(Rendered page images)

────────────────────

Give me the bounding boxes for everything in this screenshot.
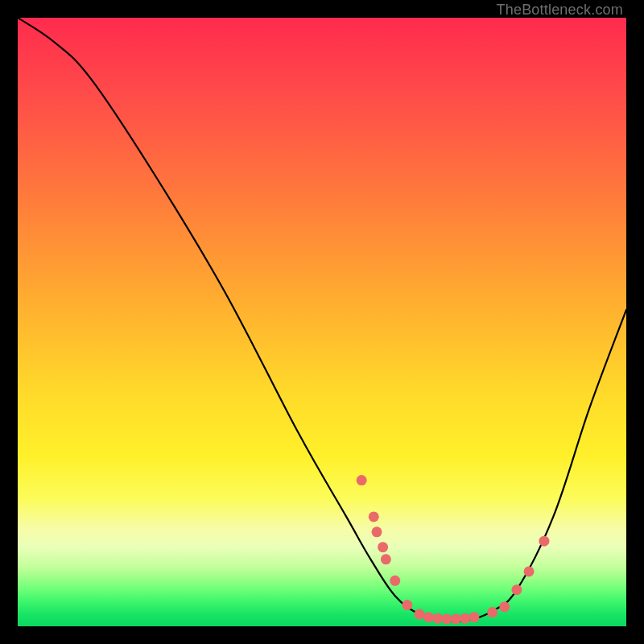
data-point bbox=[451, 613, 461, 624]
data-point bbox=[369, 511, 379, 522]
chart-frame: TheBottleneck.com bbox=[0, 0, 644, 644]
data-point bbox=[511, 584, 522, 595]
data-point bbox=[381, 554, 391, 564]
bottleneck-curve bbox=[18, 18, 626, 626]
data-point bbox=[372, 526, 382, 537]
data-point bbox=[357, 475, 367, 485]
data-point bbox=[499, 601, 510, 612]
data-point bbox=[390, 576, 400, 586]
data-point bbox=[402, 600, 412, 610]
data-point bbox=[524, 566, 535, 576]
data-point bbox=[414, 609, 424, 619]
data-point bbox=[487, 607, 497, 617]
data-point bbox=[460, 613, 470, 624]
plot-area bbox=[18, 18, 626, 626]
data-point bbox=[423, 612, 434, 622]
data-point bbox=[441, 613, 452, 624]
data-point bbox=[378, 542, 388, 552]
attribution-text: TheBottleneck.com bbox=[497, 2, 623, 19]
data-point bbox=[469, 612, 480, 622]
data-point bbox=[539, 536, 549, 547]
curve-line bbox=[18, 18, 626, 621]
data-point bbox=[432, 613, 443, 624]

────────────────────

■ **DIRECTIONS**: Since the copy should hold text only, set down each record exactly and leave the pictures out.

■ **RESPONSE**:
Give me the bounding boxes for everything in this screenshot.
data-point bbox=[451, 613, 461, 624]
data-point bbox=[369, 511, 379, 522]
chart-frame: TheBottleneck.com bbox=[0, 0, 644, 644]
data-point bbox=[511, 584, 522, 595]
data-point bbox=[381, 554, 391, 564]
bottleneck-curve bbox=[18, 18, 626, 626]
data-point bbox=[372, 526, 382, 537]
data-point bbox=[357, 475, 367, 485]
data-point bbox=[499, 601, 510, 612]
data-point bbox=[390, 576, 400, 586]
data-point bbox=[402, 600, 412, 610]
data-point bbox=[524, 566, 535, 576]
data-point bbox=[414, 609, 424, 619]
data-point bbox=[487, 607, 497, 617]
data-point bbox=[460, 613, 470, 624]
plot-area bbox=[18, 18, 626, 626]
data-point bbox=[423, 612, 434, 622]
data-point bbox=[441, 613, 452, 624]
data-point bbox=[378, 542, 388, 552]
attribution-text: TheBottleneck.com bbox=[497, 2, 623, 19]
data-point bbox=[469, 612, 480, 622]
data-point bbox=[539, 536, 549, 547]
curve-line bbox=[18, 18, 626, 621]
data-point bbox=[432, 613, 443, 624]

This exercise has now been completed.